So you know if you're trying to come up with a counter example to some inequality or whatever you know writing code is is a very natural thing to do. If you're trying to come up with a counter example to a conjecture about the intermediate jacobian of a cubicfold probably there isn't really any code you can write that will help you.

That's interesting. That said, I also think probably people are just misreporting the amount the models are helping them. You know, you have a new tool. It's a lot of fun to use.

But you know, I think a lot of people are talking about accelerating science. I'm not necessarily skeptical that that's going to happen in some sense, but I think they're talking about it without trying to rigorously run tests as to how much the tools are accelerating things.

I'm very happy to believe that some frictions are being removed but there are also a lot of bottlenecks in research that I think the models just don't touch and you know so are you really accelerating if you uh you know have removed a bottleneck to you know opening a paper and and finding lema 3.7 but not to you know having a good idea.

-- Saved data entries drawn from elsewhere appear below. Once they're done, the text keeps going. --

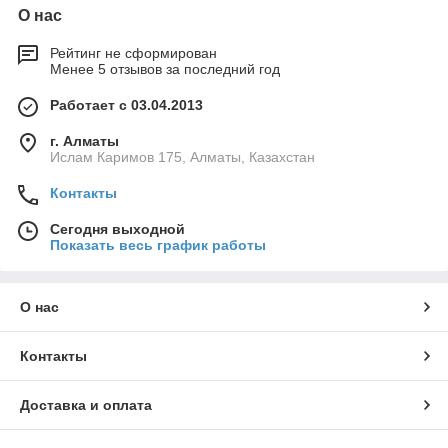
О нас
Рейтинг не сформирован
Менее 5 отзывов за последний год
Работает с 03.04.2013
г. Алматы
Ислам Каримов 175, Алматы, Казахстан
Контакты
Сегодня выходной
Показать весь график работы
О нас
Контакты
Доставка и оплата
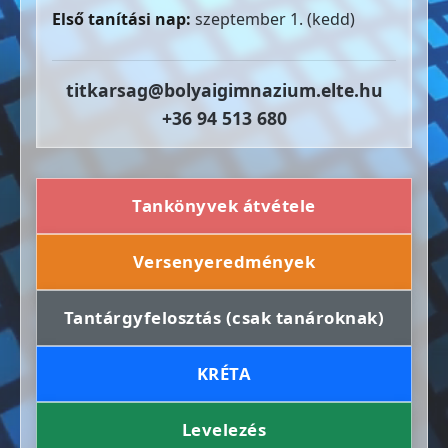
Első tanítási nap:
szeptember 1. (kedd)
titkarsag@bolyaigimnazium.elte.hu
+36 94 513 680
Tankönyvek átvétele
Versenyeredmények
Tantárgyfelosztás (csak tanároknak)
KRÉTA
Levelezés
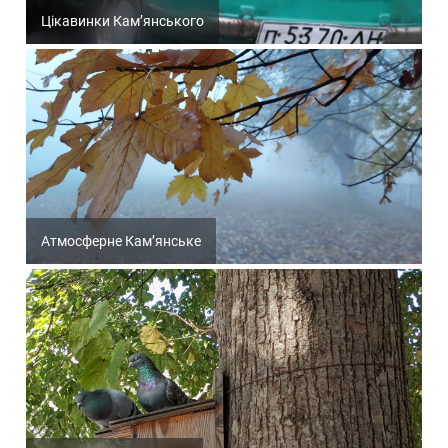
Цікавинки Кам’янського
Атмосферне Кам’янське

Yeah. This is why we're glad to have you tell us what's right and what's wrong.

Yeah. One thing I find interesting about that is like um the typical way I would characterize differences in capabilities or the spikiness of AI capabilities across domains is through something like Morovx paradox. But then it seems like for things within math like we also get this kind of spikiness within math and I'm I guess we were kind of alluding to some of this coming from what training data there is.

Some of it is coming from like you know what is more amanable to AI. Do you think like that's like explaining most of it? You think there's anything else like or how we would characterize like the relative importance of these factors?

Yeah, I mean what I what I do think is like doing research math is a it's a skill that it's a little different from context math and that it's a very high dimensional skill. So it's not you know there's not some more or less finite set of known techniques that are useful.

I mean okay sometimes context math requires a little bit more creativity but okay to be honest the models have not really succeeded solving problems where I think one sure can argue that that that's required.

So yeah I think you know a lot of the jaggedness we see in math I think is just the same jaggedness we see everywhere. I don't think there's anything special like in my view the the biggest obstacle to uh the models like autonomously doing high quality math research is just the same as the biggest model to automating anything which is like they can't do sort of long context tasks you know something that would take a a human in six months.

There's just no no task that takes a human six months that the models can do. So yeah I think once we start seeing the models performing like software engineering tasks at that at that scale I would not be surprised if they also start doing high quality math research.

So I just actually don't think there's anything special about math in this regard.

Makes sense. Yeah. Well, one sort of galaxyrained take I have that I probably that I well hold lightly is that models are weakened spatial reasoning visual spatial intuition. I that's not the galaxy brain part.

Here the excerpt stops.